A Strategy for Cross Platform Development

One of the goals of Classic Invaders from the beginning was that it should run on Windows, OS X, and Linux. One way that this can be accomplished is by using #define sections to separate the platform specific code. However I wanted one code base to compile and run on these platforms without a mess of preprocessor directives and different platform specific code to maintain. By using SDL, Boost, C++, and GCC and staying within the subset of what works on the various platforms I was able to achieve this.

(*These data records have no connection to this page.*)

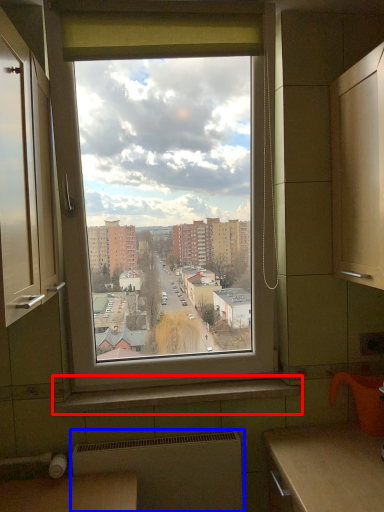 Question: Which point is further to the camera, window sill (highlighted by a red box) or radiator (highlighted by a blue box)?

Choices:
 (A) window sill
 (B) radiator

Answer: (A) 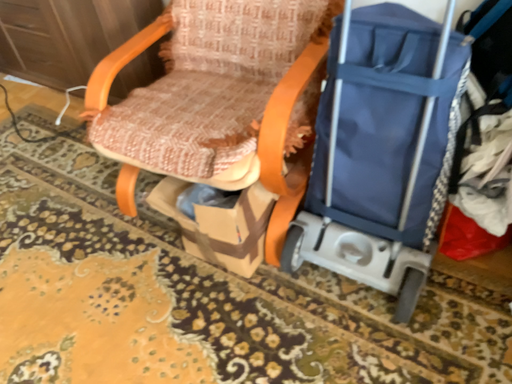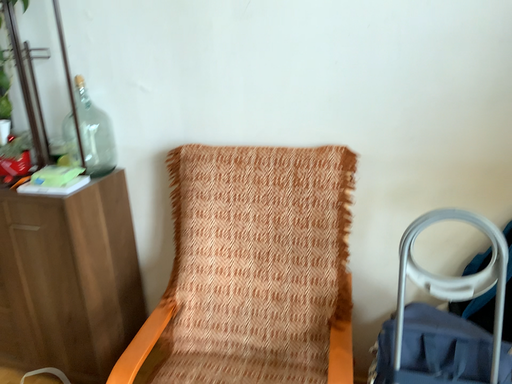 Question: Which way did the camera rotate in the video?

Choices:
 (A) rotated left
 (B) rotated right

Answer: (B) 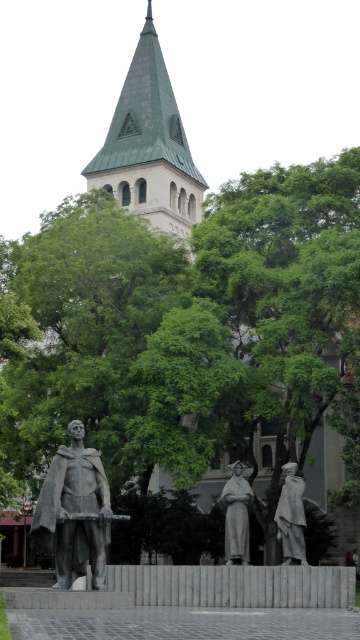 Consider the image. You are an architect analyzing the urban layout. Based on the scene, which object occupies a more prominent position in terms of size between the green metal tower at upper center and the bronze statue at center?

The green metal tower at upper center is larger in size than the bronze statue at center, so it occupies a more prominent position in terms of size.

What is the purpose of the point at coordinates (x=74, y=512) in the image?

The point at coordinates (x=74, y=512) marks the bronze statue at center. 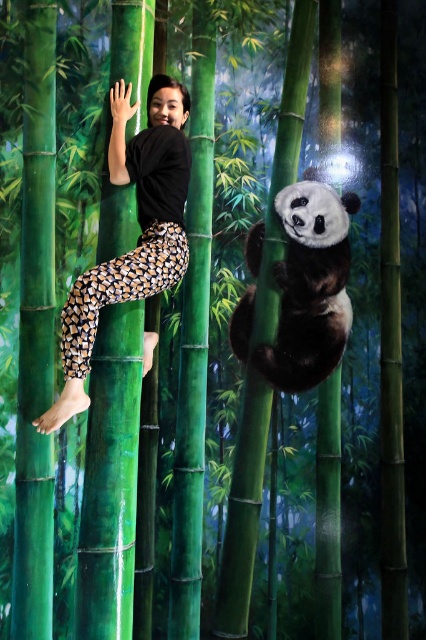 You are a photographer trying to capture a photo of the fluffy white panda at right and the black matte leggings at upper center. Which object should you focus on first if you want to include both in your frame without moving the camera?

You should focus on the fluffy white panda at right first because the black matte leggings at upper center is positioned on the left side of it, so centering the panda will allow the leggings to be included in the frame as well.

You are a photographer trying to capture the scene of the black matte leggings at upper center and the fluffy white panda at right. Which object should you focus on first if you want to highlight the larger one in your photo?

You should focus on the black matte leggings at upper center first since it has a larger size compared to the fluffy white panda at right. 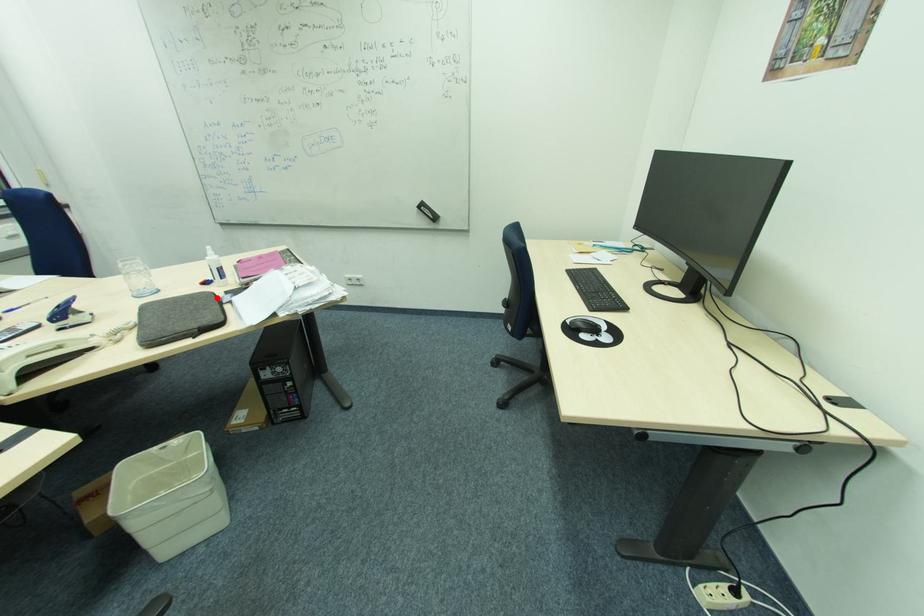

SDL is the main ingredient that makes this possible, but you still have to get development environments setup. Check out the series of articles I wrote Setting up for development with SDL for some specific instructions.

For hardware I have two computers. An iMac that is set up as a triple boot system: OS X Leopard, Windows Vista, and Fedora Core 8. And an old Pentium III notebook that runs Linux (CentOS 5). I setup CentOS as a Subversion server accessible on my home network to manage the game files and then boot into each system to test and play. I find it most efficient to have command line build systems setup on each OS and use the Xcode IDE for coding.

There are of course many possible setups depending on your favorite platform and the hardware you have available. Another option is to setup Linux with a cross compiler and build for both Linux and Windows from one machine.

Whatever setup you choose it's important to occasionally test on each platform as you make your game to account for any discrepancies that may occur.